How full CMOS compatibility puts Diraq ahead of the pack

Walk around any quantum conference in 2026 and you'll hear the phrase ‘CMOS compatible’ at nearly every booth. So what does this phrase mean, and why is it so important?

‍Five years ago, most quantum computing companies benchmarked their technology around qubit quality, gate fidelity, or algorithmic milestones. Some argued they would only ever need a few thousand qubits to provide usable quantum computing, which is below the threshold where manufacturing scalability becomes the defining challenge. But that narrative has shifted: it’s clear that we’ll need millions of physical qubits to derive sustained value from quantum computing. That has led to a focus on CMOS compatibility, and the change tells you something important about where the industry is heading.

‍It’s now clear that the relevant goal is utility scale: the point at which the economic value of a quantum computer outweighs its cost. Current research indicates that the most commercially valuable applications will require tens to hundreds of thousands of logical qubits. With current error correction protocols, this means millions of physical qubits.

‍More than 20 years ago, our founder Andrew Dzurak looked at the landscape of quantum computing research and realized that the existing technologies would not lead to commercially viable quantum computers. There was a disconnect between achieving quantum computing and scaling it in an economically viable way. The various modalities at the time had been pursued simply to prove that making a qubit was possible, using whatever physics happened to be convenient. They weren’t selected with the understanding that a useful machine would ultimately need millions of qubits.

‍Andrew's insight was that the only path to a deployable, economical quantum computer was to leverage existing CMOS processes. The industry at large now seems to agree, but it is yet to align on the most CMOS-compatible platform. Even within the pool of players working with spins, strategies differ — and so too does CMOS compatibility.
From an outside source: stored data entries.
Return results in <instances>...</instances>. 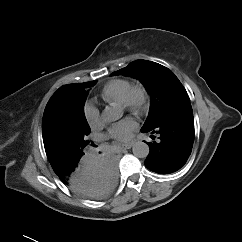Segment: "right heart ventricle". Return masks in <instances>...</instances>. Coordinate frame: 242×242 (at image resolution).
I'll list each match as a JSON object with an SVG mask.
<instances>
[{
  "label": "right heart ventricle",
  "instance_id": "obj_1",
  "mask_svg": "<svg viewBox=\"0 0 242 242\" xmlns=\"http://www.w3.org/2000/svg\"><path fill=\"white\" fill-rule=\"evenodd\" d=\"M130 85L128 79H113L104 85L100 96L105 102L121 104Z\"/></svg>",
  "mask_w": 242,
  "mask_h": 242
}]
</instances>
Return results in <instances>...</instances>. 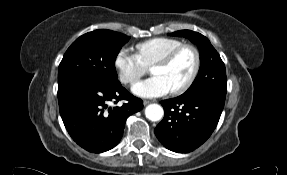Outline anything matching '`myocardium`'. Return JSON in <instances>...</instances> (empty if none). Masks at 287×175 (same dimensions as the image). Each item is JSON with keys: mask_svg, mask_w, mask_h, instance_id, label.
<instances>
[{"mask_svg": "<svg viewBox=\"0 0 287 175\" xmlns=\"http://www.w3.org/2000/svg\"><path fill=\"white\" fill-rule=\"evenodd\" d=\"M185 49H190L194 53V57H195L194 68H193L191 75L189 76V78L186 80L184 84H182L180 87L174 90H171V94L173 95H180L186 92L188 89H190V87L196 81L199 75L200 69H201V54H200L199 49L193 44L183 43L175 47L174 49L170 50L169 52H167L165 55H163L158 60H156L154 64L152 65V68H153L155 66L169 64L181 51Z\"/></svg>", "mask_w": 287, "mask_h": 175, "instance_id": "myocardium-1", "label": "myocardium"}]
</instances>
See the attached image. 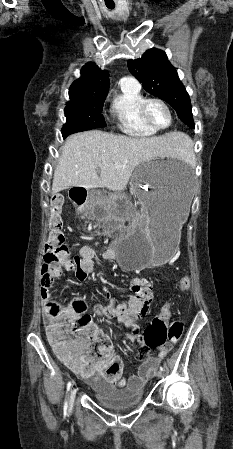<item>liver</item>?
Masks as SVG:
<instances>
[{
    "label": "liver",
    "instance_id": "1",
    "mask_svg": "<svg viewBox=\"0 0 233 449\" xmlns=\"http://www.w3.org/2000/svg\"><path fill=\"white\" fill-rule=\"evenodd\" d=\"M184 143L185 135L175 132L146 138L98 130L71 135L60 150L52 193L72 186L123 191L139 164L174 157Z\"/></svg>",
    "mask_w": 233,
    "mask_h": 449
}]
</instances>
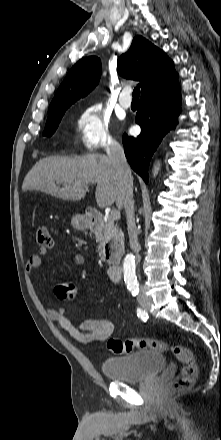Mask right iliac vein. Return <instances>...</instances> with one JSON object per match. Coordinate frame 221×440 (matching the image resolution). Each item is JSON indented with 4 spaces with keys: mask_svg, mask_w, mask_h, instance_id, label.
<instances>
[{
    "mask_svg": "<svg viewBox=\"0 0 221 440\" xmlns=\"http://www.w3.org/2000/svg\"><path fill=\"white\" fill-rule=\"evenodd\" d=\"M141 306L145 309H147L150 306V301H143L141 302Z\"/></svg>",
    "mask_w": 221,
    "mask_h": 440,
    "instance_id": "1",
    "label": "right iliac vein"
}]
</instances>
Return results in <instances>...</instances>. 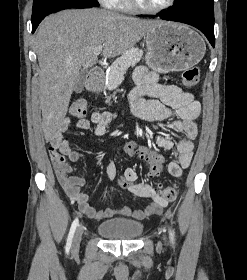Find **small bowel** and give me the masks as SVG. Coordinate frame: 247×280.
Returning a JSON list of instances; mask_svg holds the SVG:
<instances>
[{
  "instance_id": "c3829d8e",
  "label": "small bowel",
  "mask_w": 247,
  "mask_h": 280,
  "mask_svg": "<svg viewBox=\"0 0 247 280\" xmlns=\"http://www.w3.org/2000/svg\"><path fill=\"white\" fill-rule=\"evenodd\" d=\"M134 81L136 87L129 94V101L133 114L147 121H160L169 118L173 111L176 112L178 120L173 122V127L184 133V136L176 145L177 160L168 164V172L176 178H180L183 170L188 168L192 157L194 144L198 128L196 119L200 113V104L191 93L183 91L180 87L162 83L155 72L148 71L140 66L134 71ZM116 113L112 111L93 112L89 118H82L76 122L79 129H89L94 126L96 136H104L108 125L115 120ZM72 123L70 116L65 117L53 132L50 138V147L57 150L61 155L66 156L71 162H77L83 158V154L71 148L69 142L64 139L63 134ZM158 146L171 150L174 144L171 140L162 135L156 136ZM130 174V176H129ZM106 176L113 180L116 176L114 164L109 163L106 167ZM131 181L128 191L136 198L151 200V204L144 209H132L123 206L115 209H96L89 203L87 193L82 191L86 180L78 176L62 177L58 176L59 183L69 197L78 205L79 210L92 220L109 219L114 216H131L135 219H143L149 215L160 213L168 204L153 187L147 183L137 182V173L129 168L124 175Z\"/></svg>"
}]
</instances>
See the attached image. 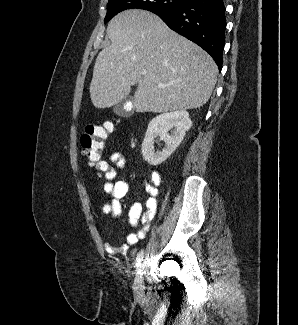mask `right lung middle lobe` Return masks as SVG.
<instances>
[{
    "instance_id": "1",
    "label": "right lung middle lobe",
    "mask_w": 298,
    "mask_h": 325,
    "mask_svg": "<svg viewBox=\"0 0 298 325\" xmlns=\"http://www.w3.org/2000/svg\"><path fill=\"white\" fill-rule=\"evenodd\" d=\"M190 0H112L107 4V14L104 23L116 14L126 9H145L151 12L178 9Z\"/></svg>"
}]
</instances>
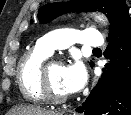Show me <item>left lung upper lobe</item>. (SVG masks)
<instances>
[{"label":"left lung upper lobe","mask_w":131,"mask_h":115,"mask_svg":"<svg viewBox=\"0 0 131 115\" xmlns=\"http://www.w3.org/2000/svg\"><path fill=\"white\" fill-rule=\"evenodd\" d=\"M69 10H84L103 12L108 17L111 27L110 35L117 27L129 17L125 0H72L70 3H50L41 7L38 11V19L41 23H47L55 17ZM93 65V62L91 63Z\"/></svg>","instance_id":"1"}]
</instances>
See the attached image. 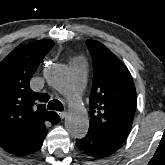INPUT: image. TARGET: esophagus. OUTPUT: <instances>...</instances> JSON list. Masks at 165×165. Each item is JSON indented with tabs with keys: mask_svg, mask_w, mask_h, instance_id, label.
Wrapping results in <instances>:
<instances>
[{
	"mask_svg": "<svg viewBox=\"0 0 165 165\" xmlns=\"http://www.w3.org/2000/svg\"><path fill=\"white\" fill-rule=\"evenodd\" d=\"M66 115H67V112H65V111L59 112V116H60L62 119H64V118L66 117Z\"/></svg>",
	"mask_w": 165,
	"mask_h": 165,
	"instance_id": "obj_1",
	"label": "esophagus"
}]
</instances>
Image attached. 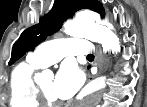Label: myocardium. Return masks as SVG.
Masks as SVG:
<instances>
[{"label": "myocardium", "instance_id": "f54148a6", "mask_svg": "<svg viewBox=\"0 0 147 107\" xmlns=\"http://www.w3.org/2000/svg\"><path fill=\"white\" fill-rule=\"evenodd\" d=\"M34 95L39 107H58L60 101L50 99L43 91L40 82L34 83Z\"/></svg>", "mask_w": 147, "mask_h": 107}]
</instances>
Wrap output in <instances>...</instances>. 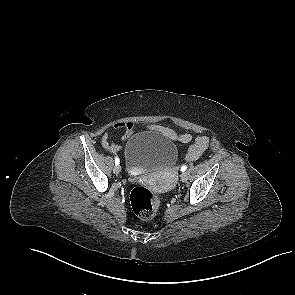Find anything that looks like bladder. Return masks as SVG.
I'll use <instances>...</instances> for the list:
<instances>
[{"mask_svg": "<svg viewBox=\"0 0 295 295\" xmlns=\"http://www.w3.org/2000/svg\"><path fill=\"white\" fill-rule=\"evenodd\" d=\"M177 159L176 145L157 131L134 135L124 148V162L129 173L167 169L174 166Z\"/></svg>", "mask_w": 295, "mask_h": 295, "instance_id": "bladder-1", "label": "bladder"}]
</instances>
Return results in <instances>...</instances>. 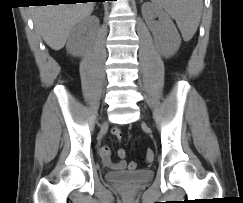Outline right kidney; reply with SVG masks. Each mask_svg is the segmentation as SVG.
Segmentation results:
<instances>
[{
    "mask_svg": "<svg viewBox=\"0 0 243 203\" xmlns=\"http://www.w3.org/2000/svg\"><path fill=\"white\" fill-rule=\"evenodd\" d=\"M99 27V19L96 16H89L80 21L72 28L66 44L67 51L74 55H82L87 48L88 40L86 36L94 37Z\"/></svg>",
    "mask_w": 243,
    "mask_h": 203,
    "instance_id": "ca27d5eb",
    "label": "right kidney"
}]
</instances>
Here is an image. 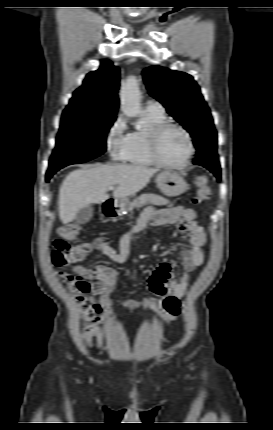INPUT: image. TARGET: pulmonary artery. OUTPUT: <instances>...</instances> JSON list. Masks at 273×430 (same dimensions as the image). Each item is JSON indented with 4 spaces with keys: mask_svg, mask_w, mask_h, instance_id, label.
Wrapping results in <instances>:
<instances>
[{
    "mask_svg": "<svg viewBox=\"0 0 273 430\" xmlns=\"http://www.w3.org/2000/svg\"><path fill=\"white\" fill-rule=\"evenodd\" d=\"M146 110L156 114H164V108L162 104L155 100H150L147 102Z\"/></svg>",
    "mask_w": 273,
    "mask_h": 430,
    "instance_id": "pulmonary-artery-1",
    "label": "pulmonary artery"
}]
</instances>
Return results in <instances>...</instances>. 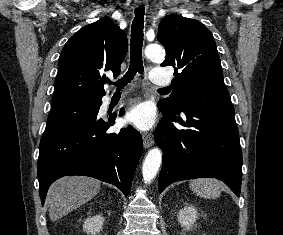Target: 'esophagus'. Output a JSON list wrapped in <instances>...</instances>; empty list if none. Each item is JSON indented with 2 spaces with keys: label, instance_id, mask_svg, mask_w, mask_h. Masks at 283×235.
<instances>
[{
  "label": "esophagus",
  "instance_id": "obj_1",
  "mask_svg": "<svg viewBox=\"0 0 283 235\" xmlns=\"http://www.w3.org/2000/svg\"><path fill=\"white\" fill-rule=\"evenodd\" d=\"M136 6H141L142 5V1L141 0H137L135 3ZM154 143V138L153 135L151 133H144L143 134V145L145 148H149L153 145Z\"/></svg>",
  "mask_w": 283,
  "mask_h": 235
}]
</instances>
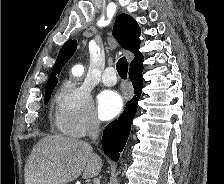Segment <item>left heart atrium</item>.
<instances>
[{
	"instance_id": "39dd6f15",
	"label": "left heart atrium",
	"mask_w": 224,
	"mask_h": 184,
	"mask_svg": "<svg viewBox=\"0 0 224 184\" xmlns=\"http://www.w3.org/2000/svg\"><path fill=\"white\" fill-rule=\"evenodd\" d=\"M97 105L100 118L109 120L120 113L123 101L117 92L107 90L99 95Z\"/></svg>"
}]
</instances>
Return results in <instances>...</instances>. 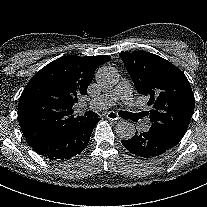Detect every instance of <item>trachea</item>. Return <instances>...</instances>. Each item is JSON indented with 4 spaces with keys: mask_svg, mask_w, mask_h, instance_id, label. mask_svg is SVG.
<instances>
[{
    "mask_svg": "<svg viewBox=\"0 0 207 207\" xmlns=\"http://www.w3.org/2000/svg\"><path fill=\"white\" fill-rule=\"evenodd\" d=\"M85 116L90 117V118H96L98 115L92 111H88L85 113Z\"/></svg>",
    "mask_w": 207,
    "mask_h": 207,
    "instance_id": "1",
    "label": "trachea"
}]
</instances>
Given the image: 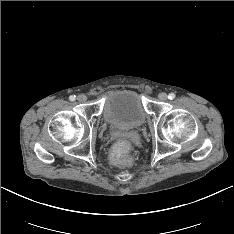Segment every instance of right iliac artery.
Here are the masks:
<instances>
[{
	"label": "right iliac artery",
	"instance_id": "obj_1",
	"mask_svg": "<svg viewBox=\"0 0 234 234\" xmlns=\"http://www.w3.org/2000/svg\"><path fill=\"white\" fill-rule=\"evenodd\" d=\"M69 100H70V101H75V100H76V96H75V95H71V96L69 97Z\"/></svg>",
	"mask_w": 234,
	"mask_h": 234
}]
</instances>
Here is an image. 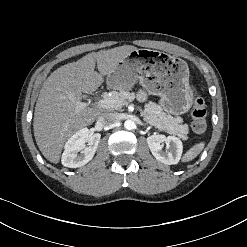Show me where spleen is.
<instances>
[{
	"label": "spleen",
	"instance_id": "3e777b00",
	"mask_svg": "<svg viewBox=\"0 0 247 247\" xmlns=\"http://www.w3.org/2000/svg\"><path fill=\"white\" fill-rule=\"evenodd\" d=\"M205 147V143L204 142H200V143H196L194 144L184 155L182 158L183 162H189L191 160H193L194 158H196L201 151L204 149Z\"/></svg>",
	"mask_w": 247,
	"mask_h": 247
}]
</instances>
As our team lays out in a recent article in Nature Reviews Electrical Engineering, CMOS compatibility exists on a spectrum. At one end, you have the most generous possible definition: the ability to fabricate some component of your system using a silicon wafer as a substrate. At the other end, you have full co-integration, with qubits and classical control electronics manufactured together on the same chip, in the same foundry, using the same process design kit and the same set of tools that produce today's most advanced processors. At this level of compatibility, changing a factory’s output from classical computing chips to quantum chips involves the least amount of disruption or friction.

Andrew pursued silicon spin qubits because he knew that if you couldn't build a quantum computer using existing CMOS technology, you probably couldn't build a useful one at all. Other approaches have produced important science and impressive demonstrations, but they will struggle to achieve the scale, cost, and manufacturability needed for real-world deployment. Andrew’s conviction that full CMOS compatibility was the only path that could lead to widespread quantum computing has shaped every decision Diraq has made.

Diraq’s qubits are formed with modified transistors that are fabricated using the same planar metal-oxide-semiconductor geometry, the same polysilicon gates, and the same oxide layers that have been the backbone of the CMOS industry for decades.

In 2014, Andrew and his team at UNSW demonstrated the world's first CMOS-compatible silicon spin qubit, and in 2015, the first two-qubit logic gate in silicon. In 2022, he spun out Diraq to fund commercial R&D and manufacturing.

The decisive test came in September 2025, when Diraq and imec published results in Nature demonstrating that qubits fabricated on imec's 300 mm industrial pilot line — using standard semiconductor tooling, not bespoke academic equipment — achieved over 99% fidelity across all operations. Four separate devices on the same wafer, selected at random, all exceeded the fault-tolerance threshold and showed high uniformity compared to academic devices.

This result was only possible because the technology is truly native to the commercial manufacturing process.